PROBLEM DESCRIPTION: Only the number is wanted: state how many lines of the data below contain the word "value".

DATASET:
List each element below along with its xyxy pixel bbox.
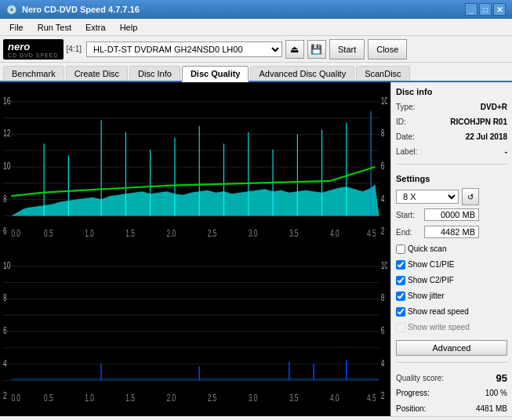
menu-extra[interactable]: Extra (79, 21, 112, 34)
refresh-icon[interactable]: ↺ (462, 188, 479, 205)
advanced-button[interactable]: Advanced (396, 340, 507, 356)
svg-text:4.5: 4.5 (367, 229, 376, 239)
menu-run-test[interactable]: Run Test (31, 21, 78, 34)
eject-icon[interactable]: ⏏ (285, 40, 304, 59)
disc-id-label: ID: (396, 116, 406, 128)
svg-text:0.0: 0.0 (11, 229, 20, 239)
speed-select[interactable]: 8 X (396, 190, 459, 204)
jitter-label: Show jitter (408, 290, 445, 302)
jitter-checkbox[interactable] (396, 291, 405, 301)
title-bar-controls[interactable]: _ □ ✕ (465, 3, 506, 16)
end-label: End: (396, 228, 421, 237)
disc-date-value: 22 Jul 2018 (466, 131, 507, 143)
svg-text:3.0: 3.0 (249, 393, 258, 404)
svg-text:0.0: 0.0 (11, 393, 20, 404)
disc-type-value: DVD+R (481, 101, 507, 113)
chart1-svg: 10 8 6 4 2 16 12 10 8 6 (3, 85, 387, 248)
close-window-button[interactable]: ✕ (493, 3, 506, 16)
tab-disc-info[interactable]: Disc Info (129, 66, 180, 81)
quality-score-label: Quality score: (396, 374, 444, 382)
quality-score-row: Quality score: 95 (396, 372, 507, 384)
checkbox-jitter[interactable]: Show jitter (396, 290, 507, 302)
tab-disc-quality[interactable]: Disc Quality (182, 66, 249, 82)
svg-text:4: 4 (3, 358, 7, 368)
minimize-button[interactable]: _ (465, 3, 478, 16)
menu-file[interactable]: File (3, 21, 30, 34)
start-label: Start: (396, 211, 421, 219)
svg-text:6: 6 (3, 326, 7, 336)
svg-text:4: 4 (381, 358, 385, 368)
stats-bar: PI Errors Average: 0.72 Maximum: 9 Total… (0, 416, 512, 420)
checkbox-write-speed: Show write speed (396, 321, 507, 334)
svg-text:2.0: 2.0 (167, 393, 176, 404)
progress-label: Progress: (396, 387, 430, 400)
svg-text:2.5: 2.5 (208, 229, 217, 239)
c1-pie-label: Show C1/PIE (408, 259, 454, 271)
c1-pie-checkbox[interactable] (396, 260, 405, 270)
checkbox-quick-scan[interactable]: Quick scan (396, 243, 507, 255)
tab-create-disc[interactable]: Create Disc (66, 66, 128, 81)
title-bar-left: 💿 Nero CD-DVD Speed 4.7.7.16 (6, 5, 140, 15)
save-icon[interactable]: 💾 (307, 40, 326, 59)
svg-text:2.5: 2.5 (208, 393, 217, 404)
svg-text:6: 6 (381, 161, 385, 172)
svg-text:8: 8 (3, 293, 7, 303)
c2-pif-checkbox[interactable] (396, 276, 405, 285)
svg-marker-68 (11, 378, 379, 380)
tab-benchmark[interactable]: Benchmark (3, 66, 64, 81)
svg-text:2.0: 2.0 (167, 229, 176, 239)
svg-text:10: 10 (3, 161, 11, 172)
disc-info-title: Disc info (396, 87, 507, 96)
disc-type-row: Type: DVD+R (396, 101, 507, 113)
svg-text:4: 4 (381, 194, 385, 204)
svg-text:4.5: 4.5 (367, 393, 376, 404)
svg-text:3.5: 3.5 (289, 393, 299, 404)
tab-scan-disc[interactable]: ScanDisc (356, 66, 409, 81)
start-button[interactable]: Start (329, 39, 365, 60)
end-mb-row: End: (396, 226, 507, 238)
disc-id-row: ID: RICOHJPN R01 (396, 116, 507, 128)
disc-label-label: Label: (396, 146, 417, 158)
read-speed-checkbox[interactable] (396, 307, 405, 317)
tabs: Benchmark Create Disc Disc Info Disc Qua… (0, 63, 512, 82)
svg-text:3.0: 3.0 (249, 229, 258, 239)
write-speed-checkbox (396, 323, 405, 332)
speed-row: 8 X ↺ (396, 188, 507, 205)
svg-text:0.5: 0.5 (44, 229, 53, 239)
svg-text:10: 10 (3, 260, 11, 270)
checkbox-c1-pie[interactable]: Show C1/PIE (396, 259, 507, 271)
disc-type-label: Type: (396, 101, 415, 113)
chart2-svg: 10 8 6 4 2 10 8 6 4 2 0.0 0.5 (3, 250, 387, 413)
svg-text:12: 12 (3, 129, 11, 139)
chart-pi-errors: 10 8 6 4 2 16 12 10 8 6 (3, 85, 387, 248)
drive-bracket: [4:1] (67, 45, 82, 53)
menu-help[interactable]: Help (114, 21, 144, 34)
position-row: Position: 4481 MB (396, 403, 507, 415)
tab-advanced-disc-quality[interactable]: Advanced Disc Quality (250, 66, 354, 81)
checkbox-read-speed[interactable]: Show read speed (396, 306, 507, 318)
svg-text:3.5: 3.5 (289, 229, 299, 239)
progress-value: 100 % (485, 387, 507, 400)
end-input[interactable] (424, 226, 479, 238)
write-speed-label: Show write speed (408, 321, 470, 334)
divider1 (396, 164, 507, 165)
settings-title: Settings (396, 174, 507, 183)
svg-text:0.5: 0.5 (44, 393, 53, 404)
menu-bar: File Run Test Extra Help (0, 19, 512, 36)
svg-text:4.0: 4.0 (330, 229, 340, 239)
start-mb-row: Start: (396, 208, 507, 221)
drive-select[interactable]: HL-DT-ST DVDRAM GH24NSD0 LH00 (86, 42, 282, 57)
close-button[interactable]: Close (368, 39, 407, 60)
svg-text:8: 8 (381, 129, 385, 139)
svg-text:1.0: 1.0 (85, 393, 94, 404)
main-content: 10 8 6 4 2 16 12 10 8 6 (0, 82, 512, 416)
info-panel: Disc info Type: DVD+R ID: RICOHJPN R01 D… (390, 82, 512, 416)
quick-scan-label: Quick scan (408, 243, 446, 255)
maximize-button[interactable]: □ (479, 3, 492, 16)
start-input[interactable] (424, 208, 479, 221)
svg-text:1.0: 1.0 (85, 229, 94, 239)
logo-subtext: CD·DVD SPEED (8, 52, 59, 58)
nero-logo: nero CD·DVD SPEED (3, 39, 64, 60)
quick-scan-checkbox[interactable] (396, 244, 405, 254)
checkbox-c2-pif[interactable]: Show C2/PIF (396, 274, 507, 287)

PROBLEM SOLUTION: 3